Der Hersteller vermied es bisher, die tatsächliche Rücklaufquote zu nennen, einigen Zahlen von VentureBeat zufolge waren Anfang 2007 1,2 Millionen von 11,6 Mio. an den Handel ausgelieferten Konsolen eingeschickt worden.

Die Konsole sei von Anfang an mit heißer Nadel gestrickt worden, sagt Takahashi. So hätten die Microsoft-Ingenieure "mindestens ein Jahr" nach Sony begonnen, an ihrem neuen System zu arbeiten - und das dann aber ein Jahr vor der PlayStation 3 veröffentlicht. Sowohl ATI (Grafik) als auch IBM (Hauptprozessor) hätten zugesagt, ihre Chips in der Hälfte der dafür normalerweise benötigten Zeit fertigzustellen. Beide Firmen hatten dann auch in den Monaten vor dem Launch damit zu kämpfen, die Ausschussrate in der Produktion in den Griff zu bekommen.

Die Ausschussrate bei den Konsolen soll inital 68 Prozent betragen haben. Das sei in einer frühen Phase durchaus nicht ungewöhnlich; Microsoft und seine Partner hätten es allerdings nicht geschafft, die wesentlichen Probleme zu beheben. Außerdem seien dann noch Entwickler vom Team abgezogen worden, um am Schaffungsprozess des iPod-Konkurrenten Zune mitzuwirken.

Nachdem man mit der ersten Xbox innerhalb von vier Jahren 3,7 Mrd. Dollar versenkt hatte, nahmen sich die Mannen um Bach vor, zumindest am Ende der nächsten Generation einen Gewinn einfahren zu können. Was wiederum einer der wichtigsten Gründe für die Entscheidgung gegen eine standardmäßige Festplatte war, wollte der Hersteller seine Geräte doch möglichst nur mit einem kleinen Verlust verkaufen. Erst recht späte habe man sich dann doch dazu durchgerungen, spezielle Versionen der Konsole mit Festplatte anzubieten. Auch die Idee, standardmäßig kabellose Controller anzubieten, sei recht spät gekommen. Die nachträglichen Änderungen hatten Einfluss auf das ursprüngliche Design, da der angedachte Luftstrom durch das Gehäuse durch die neuen Komponenten deutlich blockiert wurde.
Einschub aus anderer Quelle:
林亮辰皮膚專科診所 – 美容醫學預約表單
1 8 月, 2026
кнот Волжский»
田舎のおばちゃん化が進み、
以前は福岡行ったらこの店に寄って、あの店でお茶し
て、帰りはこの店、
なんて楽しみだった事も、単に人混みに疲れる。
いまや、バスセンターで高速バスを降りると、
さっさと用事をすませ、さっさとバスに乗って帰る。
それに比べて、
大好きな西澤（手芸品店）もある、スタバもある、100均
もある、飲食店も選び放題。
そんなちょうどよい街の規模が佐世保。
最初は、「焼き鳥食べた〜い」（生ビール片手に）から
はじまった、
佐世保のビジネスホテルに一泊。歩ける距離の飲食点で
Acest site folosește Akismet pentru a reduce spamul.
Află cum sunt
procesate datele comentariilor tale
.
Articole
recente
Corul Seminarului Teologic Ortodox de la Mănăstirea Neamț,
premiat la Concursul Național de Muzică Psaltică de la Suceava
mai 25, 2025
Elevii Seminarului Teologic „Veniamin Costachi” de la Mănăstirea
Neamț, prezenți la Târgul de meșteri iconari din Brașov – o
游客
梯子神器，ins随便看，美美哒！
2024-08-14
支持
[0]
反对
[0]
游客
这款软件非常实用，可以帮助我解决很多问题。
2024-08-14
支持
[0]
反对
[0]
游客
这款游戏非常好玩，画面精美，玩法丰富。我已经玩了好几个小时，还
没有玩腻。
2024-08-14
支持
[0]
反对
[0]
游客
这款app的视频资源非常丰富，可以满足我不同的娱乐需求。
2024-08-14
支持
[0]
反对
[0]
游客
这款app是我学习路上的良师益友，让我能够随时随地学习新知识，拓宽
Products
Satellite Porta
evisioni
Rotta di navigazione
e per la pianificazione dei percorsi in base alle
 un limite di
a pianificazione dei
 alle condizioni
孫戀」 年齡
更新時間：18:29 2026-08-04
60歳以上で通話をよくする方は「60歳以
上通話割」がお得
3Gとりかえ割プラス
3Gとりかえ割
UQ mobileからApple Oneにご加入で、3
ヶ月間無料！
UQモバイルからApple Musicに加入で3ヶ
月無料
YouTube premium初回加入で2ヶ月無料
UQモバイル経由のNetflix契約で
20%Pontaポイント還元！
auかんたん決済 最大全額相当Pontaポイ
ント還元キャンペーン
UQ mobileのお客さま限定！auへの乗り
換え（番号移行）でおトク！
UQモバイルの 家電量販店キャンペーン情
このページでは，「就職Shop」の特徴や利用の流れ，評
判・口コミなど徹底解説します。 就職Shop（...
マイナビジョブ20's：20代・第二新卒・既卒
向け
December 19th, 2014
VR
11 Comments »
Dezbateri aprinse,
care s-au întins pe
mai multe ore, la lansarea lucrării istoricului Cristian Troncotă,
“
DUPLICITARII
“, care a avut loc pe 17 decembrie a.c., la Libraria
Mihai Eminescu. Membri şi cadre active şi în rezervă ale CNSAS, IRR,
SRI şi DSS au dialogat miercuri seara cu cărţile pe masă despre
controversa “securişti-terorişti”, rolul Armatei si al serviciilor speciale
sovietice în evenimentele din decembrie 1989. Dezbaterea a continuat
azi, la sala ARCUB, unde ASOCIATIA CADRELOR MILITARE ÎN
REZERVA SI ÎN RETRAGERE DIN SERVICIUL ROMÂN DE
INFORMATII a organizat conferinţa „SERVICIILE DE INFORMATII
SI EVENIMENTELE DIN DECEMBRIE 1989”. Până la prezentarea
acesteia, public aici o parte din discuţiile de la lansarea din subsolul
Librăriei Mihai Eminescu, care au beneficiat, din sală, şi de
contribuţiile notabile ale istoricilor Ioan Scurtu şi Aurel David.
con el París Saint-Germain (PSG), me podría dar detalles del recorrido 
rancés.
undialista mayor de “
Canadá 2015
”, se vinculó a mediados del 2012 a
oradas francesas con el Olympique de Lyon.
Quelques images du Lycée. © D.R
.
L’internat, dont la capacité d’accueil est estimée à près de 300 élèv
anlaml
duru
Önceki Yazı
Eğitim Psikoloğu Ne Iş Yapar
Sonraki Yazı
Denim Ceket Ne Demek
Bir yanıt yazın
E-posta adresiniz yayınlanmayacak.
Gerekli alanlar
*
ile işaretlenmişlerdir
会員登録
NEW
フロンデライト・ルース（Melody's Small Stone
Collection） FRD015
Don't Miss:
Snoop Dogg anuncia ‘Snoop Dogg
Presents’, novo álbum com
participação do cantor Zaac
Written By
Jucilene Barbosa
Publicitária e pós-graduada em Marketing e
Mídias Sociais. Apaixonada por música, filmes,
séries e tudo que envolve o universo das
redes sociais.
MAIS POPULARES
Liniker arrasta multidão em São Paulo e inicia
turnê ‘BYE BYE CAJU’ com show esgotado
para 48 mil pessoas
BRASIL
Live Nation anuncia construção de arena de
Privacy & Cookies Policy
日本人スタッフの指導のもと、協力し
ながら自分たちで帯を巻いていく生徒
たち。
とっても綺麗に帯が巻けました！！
Einige Probleme hätte sich der Konzern auch ersparen können, wenn er nicht bei den Testmaschinen für die Produktion gespart hätte. Stattdessen gab man zwei Mio. Dollar weniger aus und ließ nur 500 Geräte fertigen, obwohl wohl schätzungsweise 1500 benötigt wurden. "Es gab so viele Probleme, dass man nicht wusste, was eigentlich nicht funktionierte." Hätte man in den chinesische Produktionsstätten die Fertigung unterbrochen, um den Prozess genauer zu untersuchen, dann hätte Microsoft wohl den Euro- und Japan-Launch der 360 verschieben müssen. Das aber wollte man auf keinen Fall.

Berichte über nicht mehr funktionierende Konsolen habe es von Anfang an gegeben, diese seien vom Hersteller aber als "vereinzelte Meldungen" abgetan worden. Obwohl der Konzern intern mit einer überdurchschnittlichen Rücklaufquote rechnete, sei der Support nicht für derartige Unterfangen gewappnet gewesen, was frustrierte Kunden alles andere als beruhigt haben dürfte.

Anfang 2008 habe man noch eine Ausschussrate von 15 Prozent in der Produktion gehabt - mit 10 Prozent habe man kalkuliert. Im Januar 2007 schließlich entschied man sich dazu, den Fertigungsprozess zu unterbrechen, um die Ursache der Qualitätsprobleme lokalisieren zu können. Bis Juni 2007 habe man deswegen fast keine neuen Einheiten produziert. Diese Ausfall konnte man sich allerdings leisten, da der Handel zuvor 'überversorgt' worden war und noch genug Geräte im Lager hatte.

Aufgrund der durch die Hardwareprobleme verursachten Kosten habe Microsoft den Preis des Systems nicht schnell senken können wie geplant. Dabei habe man aber letztendlich Glück im Unglück gehabt, da Sony mit dem Konkurrenzsystem preislich bisher keinen großen Druck ausüben konnte.

Die Xbox 360 hat mittlerweile die dritte hardware-technische Generation erreicht - im Jasper betitelten Design werden sowohl der Grafikchip als auch der Hauptprozessor im 65nm-Verfahren hergestellt. In der nächsten Fassung - Codename Valhalla - sollen dann GPU und CPU in einem Chip vereint werden.